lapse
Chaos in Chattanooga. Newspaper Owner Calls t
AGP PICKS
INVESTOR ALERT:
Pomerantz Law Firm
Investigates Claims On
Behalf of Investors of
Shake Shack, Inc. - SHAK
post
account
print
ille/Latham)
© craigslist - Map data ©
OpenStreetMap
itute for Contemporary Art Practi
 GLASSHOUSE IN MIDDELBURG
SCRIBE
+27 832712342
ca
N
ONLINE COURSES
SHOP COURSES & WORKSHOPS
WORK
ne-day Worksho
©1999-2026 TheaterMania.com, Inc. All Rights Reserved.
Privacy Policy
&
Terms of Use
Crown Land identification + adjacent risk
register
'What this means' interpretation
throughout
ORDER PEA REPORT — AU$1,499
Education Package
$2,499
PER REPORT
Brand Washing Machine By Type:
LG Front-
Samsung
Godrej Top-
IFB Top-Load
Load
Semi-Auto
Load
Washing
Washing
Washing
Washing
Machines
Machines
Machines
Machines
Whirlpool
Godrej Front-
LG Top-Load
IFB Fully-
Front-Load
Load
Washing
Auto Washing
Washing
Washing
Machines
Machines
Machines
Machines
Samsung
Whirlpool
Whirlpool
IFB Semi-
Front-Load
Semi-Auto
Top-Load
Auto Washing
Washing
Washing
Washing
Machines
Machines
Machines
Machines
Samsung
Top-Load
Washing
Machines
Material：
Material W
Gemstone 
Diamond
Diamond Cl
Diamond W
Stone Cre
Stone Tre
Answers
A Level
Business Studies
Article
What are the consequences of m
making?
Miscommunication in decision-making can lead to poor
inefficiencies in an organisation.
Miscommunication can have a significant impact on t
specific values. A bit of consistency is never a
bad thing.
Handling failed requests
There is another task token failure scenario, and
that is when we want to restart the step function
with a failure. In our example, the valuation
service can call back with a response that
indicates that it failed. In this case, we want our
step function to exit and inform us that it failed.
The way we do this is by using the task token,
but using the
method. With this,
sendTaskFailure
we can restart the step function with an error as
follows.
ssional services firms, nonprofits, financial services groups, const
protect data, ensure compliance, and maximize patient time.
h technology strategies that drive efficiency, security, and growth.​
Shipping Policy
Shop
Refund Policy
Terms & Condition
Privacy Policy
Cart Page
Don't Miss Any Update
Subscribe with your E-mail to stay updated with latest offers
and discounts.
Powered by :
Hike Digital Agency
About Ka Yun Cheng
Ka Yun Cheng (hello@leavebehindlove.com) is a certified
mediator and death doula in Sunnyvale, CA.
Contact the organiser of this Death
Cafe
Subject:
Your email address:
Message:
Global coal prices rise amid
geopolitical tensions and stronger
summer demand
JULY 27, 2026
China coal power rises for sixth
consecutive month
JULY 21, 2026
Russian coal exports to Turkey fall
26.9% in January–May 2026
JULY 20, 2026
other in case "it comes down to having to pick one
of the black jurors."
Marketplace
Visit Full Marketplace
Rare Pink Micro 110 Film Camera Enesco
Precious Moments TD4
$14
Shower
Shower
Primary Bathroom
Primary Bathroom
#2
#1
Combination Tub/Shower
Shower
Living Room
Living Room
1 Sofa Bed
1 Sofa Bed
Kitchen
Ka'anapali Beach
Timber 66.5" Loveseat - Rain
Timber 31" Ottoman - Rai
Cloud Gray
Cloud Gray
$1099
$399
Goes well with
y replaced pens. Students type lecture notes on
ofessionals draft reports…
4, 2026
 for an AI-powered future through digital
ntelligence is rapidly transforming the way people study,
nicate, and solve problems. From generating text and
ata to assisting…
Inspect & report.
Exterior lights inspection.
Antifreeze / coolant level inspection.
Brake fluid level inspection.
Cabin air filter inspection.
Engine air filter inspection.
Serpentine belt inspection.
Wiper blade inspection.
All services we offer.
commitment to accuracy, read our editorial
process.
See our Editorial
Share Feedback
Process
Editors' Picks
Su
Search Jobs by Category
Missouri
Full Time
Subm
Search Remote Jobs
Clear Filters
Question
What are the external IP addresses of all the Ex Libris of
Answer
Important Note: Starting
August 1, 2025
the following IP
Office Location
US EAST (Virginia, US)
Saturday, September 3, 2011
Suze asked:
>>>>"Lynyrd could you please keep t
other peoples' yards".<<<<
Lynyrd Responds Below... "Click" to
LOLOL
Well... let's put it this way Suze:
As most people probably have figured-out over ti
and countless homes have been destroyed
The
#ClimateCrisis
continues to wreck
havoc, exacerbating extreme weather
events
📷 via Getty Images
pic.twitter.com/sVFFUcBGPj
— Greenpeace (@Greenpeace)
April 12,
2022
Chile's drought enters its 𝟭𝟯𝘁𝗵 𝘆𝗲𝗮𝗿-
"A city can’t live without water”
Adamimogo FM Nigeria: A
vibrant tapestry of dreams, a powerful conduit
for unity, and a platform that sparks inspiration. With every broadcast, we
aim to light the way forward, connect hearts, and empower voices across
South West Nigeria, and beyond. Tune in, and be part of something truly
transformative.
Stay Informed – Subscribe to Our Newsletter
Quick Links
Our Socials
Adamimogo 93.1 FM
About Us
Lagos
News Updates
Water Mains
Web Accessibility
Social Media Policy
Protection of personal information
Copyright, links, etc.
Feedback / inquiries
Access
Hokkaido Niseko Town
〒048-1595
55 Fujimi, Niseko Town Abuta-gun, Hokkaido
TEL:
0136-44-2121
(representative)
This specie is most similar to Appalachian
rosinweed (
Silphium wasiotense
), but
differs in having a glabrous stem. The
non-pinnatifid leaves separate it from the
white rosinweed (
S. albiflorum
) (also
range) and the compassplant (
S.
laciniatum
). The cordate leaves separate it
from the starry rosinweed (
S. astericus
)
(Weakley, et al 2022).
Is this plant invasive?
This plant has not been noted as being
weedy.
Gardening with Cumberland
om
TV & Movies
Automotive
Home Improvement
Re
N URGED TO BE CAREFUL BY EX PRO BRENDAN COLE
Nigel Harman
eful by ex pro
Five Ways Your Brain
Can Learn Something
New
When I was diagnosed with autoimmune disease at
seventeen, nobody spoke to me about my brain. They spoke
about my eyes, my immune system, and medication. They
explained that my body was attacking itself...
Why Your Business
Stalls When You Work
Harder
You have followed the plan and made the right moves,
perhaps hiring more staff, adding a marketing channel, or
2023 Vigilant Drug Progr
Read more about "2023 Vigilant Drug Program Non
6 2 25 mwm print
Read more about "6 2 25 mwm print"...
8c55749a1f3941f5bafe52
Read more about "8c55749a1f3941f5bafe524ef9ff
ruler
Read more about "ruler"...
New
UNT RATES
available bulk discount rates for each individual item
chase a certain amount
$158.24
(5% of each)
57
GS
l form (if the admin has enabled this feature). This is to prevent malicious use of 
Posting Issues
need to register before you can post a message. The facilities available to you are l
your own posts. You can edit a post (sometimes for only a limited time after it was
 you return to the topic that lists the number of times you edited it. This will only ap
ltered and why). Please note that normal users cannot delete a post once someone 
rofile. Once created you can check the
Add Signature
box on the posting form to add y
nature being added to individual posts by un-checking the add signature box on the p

───

### [What you are asked to do]
Stop at the line containing "that is when". Please print exactly every line before it from the start of the records, plus that line itself, and nothing else.

### [Output]
lapse
Chaos in Chattanooga. Newspaper Owner Calls t
AGP PICKS
INVESTOR ALERT:
Pomerantz Law Firm
Investigates Claims On
Behalf of Investors of
Shake Shack, Inc. - SHAK
post
account
print
ille/Latham)
© craigslist - Map data ©
OpenStreetMap
itute for Contemporary Art Practi
 GLASSHOUSE IN MIDDELBURG
SCRIBE
+27 832712342
ca
N
ONLINE COURSES
SHOP COURSES & WORKSHOPS
WORK
ne-day Worksho
©1999-2026 TheaterMania.com, Inc. All Rights Reserved.
Privacy Policy
&
Terms of Use
Crown Land identification + adjacent risk
register
'What this means' interpretation
throughout
ORDER PEA REPORT — AU$1,499
Education Package
$2,499
PER REPORT
Brand Washing Machine By Type:
LG Front-
Samsung
Godrej Top-
IFB Top-Load
Load
Semi-Auto
Load
Washing
Washing
Washing
Washing
Machines
Machines
Machines
Machines
Whirlpool
Godrej Front-
LG Top-Load
IFB Fully-
Front-Load
Load
Washing
Auto Washing
Washing
Washing
Machines
Machines
Machines
Machines
Samsung
Whirlpool
Whirlpool
IFB Semi-
Front-Load
Semi-Auto
Top-Load
Auto Washing
Washing
Washing
Washing
Machines
Machines
Machines
Machines
Samsung
Top-Load
Washing
Machines
Material：
Material W
Gemstone 
Diamond
Diamond Cl
Diamond W
Stone Cre
Stone Tre
Answers
A Level
Business Studies
Article
What are the consequences of m
making?
Miscommunication in decision-making can lead to poor
inefficiencies in an organisation.
Miscommunication can have a significant impact on t
specific values. A bit of consistency is never a
bad thing.
Handling failed requests
There is another task token failure scenario, and
that is when we want to restart the step function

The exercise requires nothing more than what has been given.